Continuing on the Old Path of Confronting China Will Lead the US to Disaster


Fifty years ago, on April 10, 1971, a little pingpong ball launched the improvement and development of relations between the U.S. and China, and in turn, promoted positive developments within the global landscape. Today, U.S.-China relations are once again at a critical point, facing new opportunities and challenges. The world wants to push U.S.-China relations back onto a predictable and constructive course and build a model of peaceful coexistence and win-win cooperation between major powers.

Yet right now, the chairman of the U.S. Senate Committee on Foreign Relations, Democratic Sen.
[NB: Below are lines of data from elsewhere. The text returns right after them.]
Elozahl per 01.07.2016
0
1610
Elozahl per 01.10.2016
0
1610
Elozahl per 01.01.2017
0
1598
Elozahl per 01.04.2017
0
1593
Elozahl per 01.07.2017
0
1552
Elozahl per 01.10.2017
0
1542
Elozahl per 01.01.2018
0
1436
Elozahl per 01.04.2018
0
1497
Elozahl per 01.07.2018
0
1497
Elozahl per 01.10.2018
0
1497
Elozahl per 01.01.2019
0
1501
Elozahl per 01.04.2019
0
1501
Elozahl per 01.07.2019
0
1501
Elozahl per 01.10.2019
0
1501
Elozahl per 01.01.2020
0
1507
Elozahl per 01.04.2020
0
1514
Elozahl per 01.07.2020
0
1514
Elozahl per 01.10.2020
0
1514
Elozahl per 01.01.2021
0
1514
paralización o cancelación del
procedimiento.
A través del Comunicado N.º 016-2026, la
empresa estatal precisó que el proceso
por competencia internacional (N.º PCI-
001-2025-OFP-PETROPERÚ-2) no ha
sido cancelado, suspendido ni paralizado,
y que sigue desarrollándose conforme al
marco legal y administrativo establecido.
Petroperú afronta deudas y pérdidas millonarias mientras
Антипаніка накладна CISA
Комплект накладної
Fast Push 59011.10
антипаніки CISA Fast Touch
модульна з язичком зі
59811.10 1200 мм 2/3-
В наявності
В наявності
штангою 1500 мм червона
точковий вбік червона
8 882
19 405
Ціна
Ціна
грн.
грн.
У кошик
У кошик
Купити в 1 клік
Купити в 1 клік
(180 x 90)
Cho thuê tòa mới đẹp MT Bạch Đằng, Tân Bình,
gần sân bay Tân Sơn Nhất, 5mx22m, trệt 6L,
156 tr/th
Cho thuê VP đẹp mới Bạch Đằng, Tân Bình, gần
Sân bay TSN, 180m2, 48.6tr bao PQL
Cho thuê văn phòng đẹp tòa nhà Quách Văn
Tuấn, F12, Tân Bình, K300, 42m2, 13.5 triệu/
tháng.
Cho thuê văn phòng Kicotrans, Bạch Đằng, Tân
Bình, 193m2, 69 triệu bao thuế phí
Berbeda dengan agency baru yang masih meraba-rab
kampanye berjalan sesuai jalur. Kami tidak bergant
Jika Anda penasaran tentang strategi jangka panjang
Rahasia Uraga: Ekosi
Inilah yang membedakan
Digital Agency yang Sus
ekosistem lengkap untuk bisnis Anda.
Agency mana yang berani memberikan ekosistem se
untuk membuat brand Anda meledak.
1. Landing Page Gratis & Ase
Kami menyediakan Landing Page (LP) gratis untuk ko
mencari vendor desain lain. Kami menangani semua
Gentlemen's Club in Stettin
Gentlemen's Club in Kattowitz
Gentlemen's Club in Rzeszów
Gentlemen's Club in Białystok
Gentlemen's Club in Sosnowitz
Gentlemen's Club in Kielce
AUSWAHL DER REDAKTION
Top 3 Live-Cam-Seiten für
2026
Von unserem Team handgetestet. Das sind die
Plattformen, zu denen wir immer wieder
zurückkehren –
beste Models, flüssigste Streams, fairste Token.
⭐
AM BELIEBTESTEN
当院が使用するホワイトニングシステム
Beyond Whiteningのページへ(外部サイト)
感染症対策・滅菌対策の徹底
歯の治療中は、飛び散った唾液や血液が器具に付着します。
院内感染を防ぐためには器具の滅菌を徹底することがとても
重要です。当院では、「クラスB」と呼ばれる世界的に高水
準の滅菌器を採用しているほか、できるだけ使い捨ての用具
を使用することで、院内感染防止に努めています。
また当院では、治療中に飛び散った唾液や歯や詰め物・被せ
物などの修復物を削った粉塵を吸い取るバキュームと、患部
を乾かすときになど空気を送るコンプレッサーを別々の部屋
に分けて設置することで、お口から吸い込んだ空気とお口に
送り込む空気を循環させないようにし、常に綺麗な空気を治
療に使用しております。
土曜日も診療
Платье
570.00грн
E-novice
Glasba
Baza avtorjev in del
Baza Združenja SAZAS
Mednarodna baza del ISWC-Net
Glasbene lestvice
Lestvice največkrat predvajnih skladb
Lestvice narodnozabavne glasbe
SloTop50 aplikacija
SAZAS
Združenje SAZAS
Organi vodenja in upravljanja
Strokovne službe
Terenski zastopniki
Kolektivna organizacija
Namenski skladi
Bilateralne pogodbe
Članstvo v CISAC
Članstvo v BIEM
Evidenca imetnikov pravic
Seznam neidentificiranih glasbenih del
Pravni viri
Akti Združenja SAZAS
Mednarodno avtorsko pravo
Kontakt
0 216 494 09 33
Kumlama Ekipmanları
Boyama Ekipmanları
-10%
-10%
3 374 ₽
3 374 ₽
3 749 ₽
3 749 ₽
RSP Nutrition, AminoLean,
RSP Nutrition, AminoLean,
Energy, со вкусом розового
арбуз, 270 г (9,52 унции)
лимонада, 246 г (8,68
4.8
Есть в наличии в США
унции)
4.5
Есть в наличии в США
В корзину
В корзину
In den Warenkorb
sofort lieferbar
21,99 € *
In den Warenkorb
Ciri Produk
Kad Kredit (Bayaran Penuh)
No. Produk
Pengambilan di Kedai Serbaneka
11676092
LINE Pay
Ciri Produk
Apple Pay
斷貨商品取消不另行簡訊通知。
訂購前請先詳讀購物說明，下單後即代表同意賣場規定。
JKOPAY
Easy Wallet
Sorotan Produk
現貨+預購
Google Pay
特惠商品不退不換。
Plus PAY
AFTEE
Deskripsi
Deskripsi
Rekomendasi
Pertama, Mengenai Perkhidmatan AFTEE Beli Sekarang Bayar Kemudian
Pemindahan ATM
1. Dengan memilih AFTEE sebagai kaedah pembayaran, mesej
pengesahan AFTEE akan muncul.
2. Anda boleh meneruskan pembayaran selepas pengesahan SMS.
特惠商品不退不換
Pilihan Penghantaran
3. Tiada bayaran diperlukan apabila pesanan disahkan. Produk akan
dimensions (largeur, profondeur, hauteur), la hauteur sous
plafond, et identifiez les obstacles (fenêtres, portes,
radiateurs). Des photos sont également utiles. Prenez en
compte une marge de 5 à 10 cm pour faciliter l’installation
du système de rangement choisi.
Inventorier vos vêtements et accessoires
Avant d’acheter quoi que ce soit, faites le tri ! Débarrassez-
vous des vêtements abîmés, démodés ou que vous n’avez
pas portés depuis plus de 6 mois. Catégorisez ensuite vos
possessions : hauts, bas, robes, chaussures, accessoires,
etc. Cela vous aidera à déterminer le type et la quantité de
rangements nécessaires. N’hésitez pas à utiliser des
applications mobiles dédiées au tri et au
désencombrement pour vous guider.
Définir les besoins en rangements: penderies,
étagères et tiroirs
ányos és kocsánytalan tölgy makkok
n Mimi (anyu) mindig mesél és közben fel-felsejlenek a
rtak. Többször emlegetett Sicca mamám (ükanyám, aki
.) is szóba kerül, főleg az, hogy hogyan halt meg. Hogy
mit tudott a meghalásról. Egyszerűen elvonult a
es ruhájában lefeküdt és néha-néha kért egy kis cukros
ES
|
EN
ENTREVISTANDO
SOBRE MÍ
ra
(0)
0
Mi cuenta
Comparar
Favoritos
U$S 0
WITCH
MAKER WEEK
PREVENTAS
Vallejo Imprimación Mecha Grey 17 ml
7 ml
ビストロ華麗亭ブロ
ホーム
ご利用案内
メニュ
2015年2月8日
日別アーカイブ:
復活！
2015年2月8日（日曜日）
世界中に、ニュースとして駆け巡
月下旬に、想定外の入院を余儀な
Bob Menendez, has introduced the “Strategic Competition Act of 2021” aimed at “countering Chinese influence” and demanding that the Joe Biden administration adopt a comprehensive policy of “strategic competition” with China. In contrast to the Biden administration’s previously stated “compete when it’s time to compete but cooperate when we can” strategy toward China, this new bill has raised concern and alarm on all sides.

Going against the Tide 50 Years Later: ‘Full-Scale Competition’ with China?

The 283-page draft bill, produced by a bipartisan group of both Democratic and Republican senators, concentrated on competition and rivalry between the U.S. and China in the coming decades. The bill:

• prioritizes military security assistance to the Indo-Pacific region and strengthens military ties with regional allies and partners;

• strengthens coordination and cooperation with allies in the field of arms control and calls for jointly facing China’s military modernization and expansion;

• focuses on confronting and fighting back against China’s “predatory economic behavior.”

This proposed bill was not considered by the Senate Foreign Relations Committee, but that has not affected the enthusiasm of anti-China forces in the West for it in the slightest.

Some Western media see it as yet another demonstration of the “bipartisan hard-line approach to China” in the United States. Some U.S. media have even exaggeratedly claimed that the bill “could formally raise the curtain on comprehensive strategic competition between the U.S. and China.”*

The U.S. government’s position is also quite intriguing. State Department spokesman Ned Price says that when developing any policy toward China, the State Department consults with Congress throughout the entire process. “We have spoken of competition with China as a defining challenge for this administration — that we will enjoy the greatest amount of success when we work hand-in-hand with Congress, and when our proposals find support on both sides of the aisle in Congress,” he said.

Continuation of US Strategy toward China under Trump

The bill was revised just as the Commerce Department announced the addition of seven Chinese supercomputer entities to the “Entity List.” Recently, when the Biden administration announced a total of more than $2 trillion in infrastructure projects, one of the main reasons for doing so was to win the global competition with China.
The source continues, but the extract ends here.